Reputation: 747
There is a very complex regular expression.
But I have a problem with it. The #
and ++
characters are removed if there are letters after them.
Question: How to add an exception to current regex for (C++ and C# tokens)?
I've used the next regex:
import re
text = 'Must-have skills: -.Net programming experience; -2 years experience in C++; C#/.Net, C++/.Net, C./.Net.'
text = re.sub(r'[!,.:;—](?= |$)', ' ', text)
print(re.sub(r'(?i)(?:(?!\.net\b|\b-\b)[^\w\s])+(?=[^\w\s]*\b)', ' ', text))
And I've had the next result:
'Must-have skills .Net programming experience 2 years experience in C++ C .Net C .Net C .Net '
Desired result:
'Must-have skills .Net programming experience 2 years experience in C++ C# .Net C++ .Net C .Net '
Current regex details
(?i)
- case insensitive mode on(?:(?!\.net\b|\b-\b)[^\w\s])+
- any punctuation char ([^\w\s]
), 1 or more occurrences, as many as possible, that does not start any of the sequences:
\.net\b
- .net
as whole word|
- or \b-\b
- a hyphen enclosed with word chars(?=[^\w\s]*\b)
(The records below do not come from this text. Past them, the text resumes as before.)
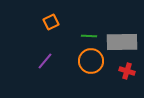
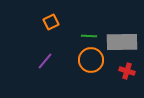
orange circle: moved 1 px up
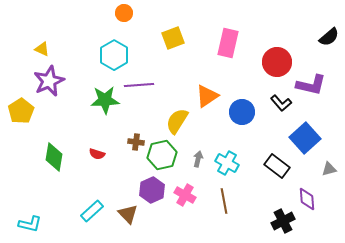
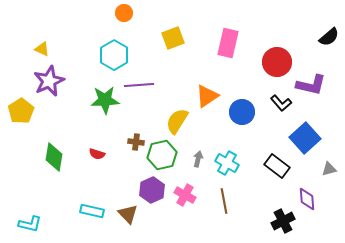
cyan rectangle: rotated 55 degrees clockwise
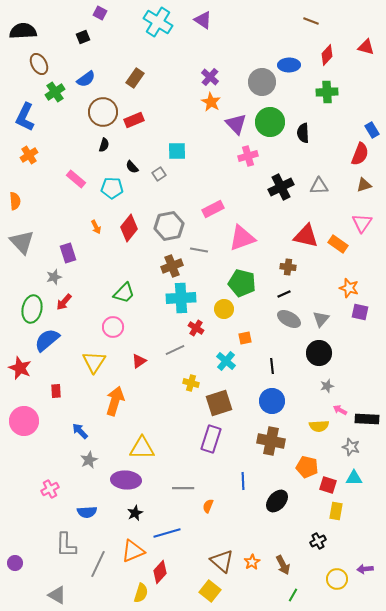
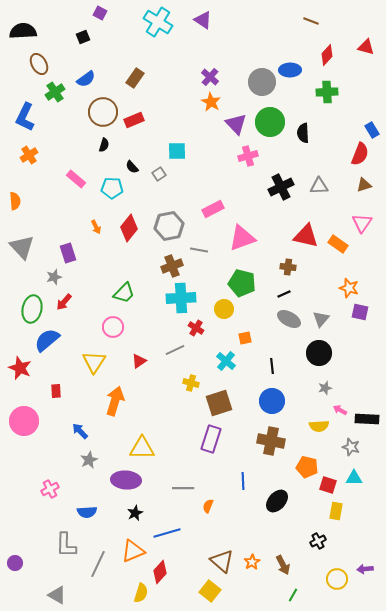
blue ellipse at (289, 65): moved 1 px right, 5 px down
gray triangle at (22, 242): moved 5 px down
gray star at (327, 386): moved 2 px left, 2 px down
- a positive lookahead that requires 0+ punctuation chars followed with a word boundary position immediately to the right of the current location.Upvotes: 4
Views: 322
Reputation: 482
Edit
#1
Same as below but much shorter, I'm defining the characters that must precede the captured ones all in one set
>>> import re
>>> text = 'Must-have skills: -.Net programming experience; -2 years experience in C++; C#/.Net, C++/.Net, C./.Net.'
>>> re.sub('(?:(?<!\S)|(?<=[\s\+\.C#]))[\-!,.:;—/]|[\-!,.:;—/](?=\s|$)', ' ', text)
#Output
'Must-have skills .Net programming experience 2 years experience in C++ C# .Net C++ .Net C .Net '
.
Explanation
.
#2
Kind of a really dirty solution but
Will post an explanation later; might even refine it for better readability
>>> import re
>>> text = 'Must-have skills: -.Net programming experience; -2 years experience in C++; C#/.Net, C++/.Net, C./.Net.'
>>> re.sub('(?:(?<!\S)|(?<=\s)|(?<=\+)|(?<=\.)|(?<=C)|(?<=#))[\-!,.:;—/]|[\-!,.:;—/](?=\s|$)', ' ', text)
#Output
'Must-have skills .Net programming experience 2 years experience in C++ C# .Net C++ .Net C .Net '
.
Edit: Explanation
(?:
I am opening by saying the query that I want to capture should in this case be preceded by the capture set which contains whatever is defined immediately behind (?:
.(?<!
and (?<=
cannot be set to ignore a range of values so I have to first start with (?:
and then give multiple (?<!
's and (?<=
's to say what's captured should or should NOT be preceded by this character, and NOT be preceded by this other character, and so on and so forth(?:
I am now able to set the values that what is captured should be or should not be preceded by (?<!\S)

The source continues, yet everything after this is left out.